Scritto il 18/05/2026
da Mirjam Schuchardt

Aging Dis. 2026 May 13. doi: 10.14336/AD.2025.1335. Online ahead of print.

ABSTRACT

Ageing is associated with increased vascular calcification. However, the parallels with chronic kidney disease are unclear, where secondary calciprotein particles (CPP2) are increasingly formed due to insufficient mineral buffering. CPP2 induce vascular dysfunction as well as calcification and thereby could increase mortality risk. This study aimed to assess whether indicators of deranged mineral buffering are associated with mortality in older adults. Serum calcification propensity (T50) and hydrodynamic radius of CPP2 were assessed in 1,566 participants of the population-based Berlin Initiative (cohort) Study (BIS) of older adults with a mean age of 81.8 years.
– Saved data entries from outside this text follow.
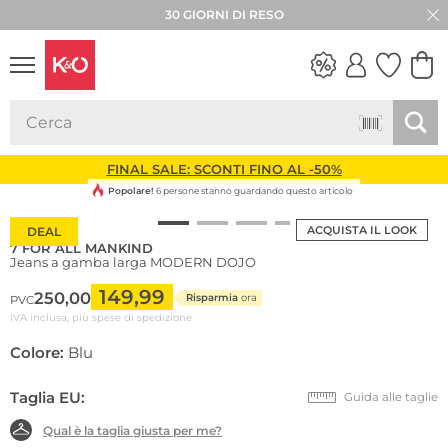
30 GIORNI DI RESO
LOOK
WEDDING
VIBES
FINAL SALE: SCONTI FINO AL -50%
Popolare!
6 persone stanno guardando questo articolo
ACQUISTA IL LOOK
DEAL
7 FOR ALL MANKIND
Jeans a gamba larga MODERN DOJO
149,99
250,00
Risparmia
ora
PVC
IVA inclusa, più spese di spedizione
Colore:
Blu
Taglia EU:
Guida alle taglie
Qual è la taglia giusta per me?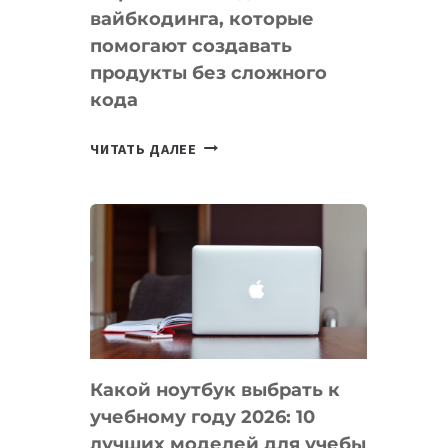
вайбкодинга, которые
помогают создавать
продукты без сложного
кода
7
ЧИТАТЬ ДАЛЕЕ
ПРИЛОЖЕНИЙ
ДЛЯ
ВАЙБКОДИНГА,
КОТОРЫЕ
ПОМОГАЮТ
СОЗДАВАТЬ
ПРОДУКТЫ
БЕЗ
СЛОЖНОГО
Какой ноутбук выбрать к
КОДА
учебному году 2026: 10
лучших моделей для учебы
The associations with all-cause and cardiovascular mortality were assessed using multivariable Cox regression models, adjusted for cardiovascular risk factors. During a median follow-up of 9.1 years, 814 participants died, of whom 350 died from a cardiovascular cause. An increase of CPP2 size was associated with increased Hazard Ratios (HR) for all-cause mortality (age and sex adjusted HR [95% CI], 1.19 [1.10-1.28]; fully adjusted for other confounders HR [95% CI], 1.15 [1.06-1.24]) and cardiovascular mortality when age and sex adjusted (HR [95% CI], 1.17 [1.05-1.31]) but not when fully adjusted (HR [95% CI], 1.11 [0.98-1.25]). Furthermore, each 60 min decrease of T50 was associated with increased HR for all-cause mortality when age and sex adjusted (HR [95% CI], 1.10 [1.03-1.17]) but not when fully adjusted (HR [95% CI], 1.06 [1.00-1.14]), and without clear association with cardiovascular mortality (fully adjusted, HR [95% CI], 0.98 [0.89-1.08]). Disturbed mineral buffering, as inferred from increased CPP2 size, may be a novel and independent risk factor for mortality in older adults.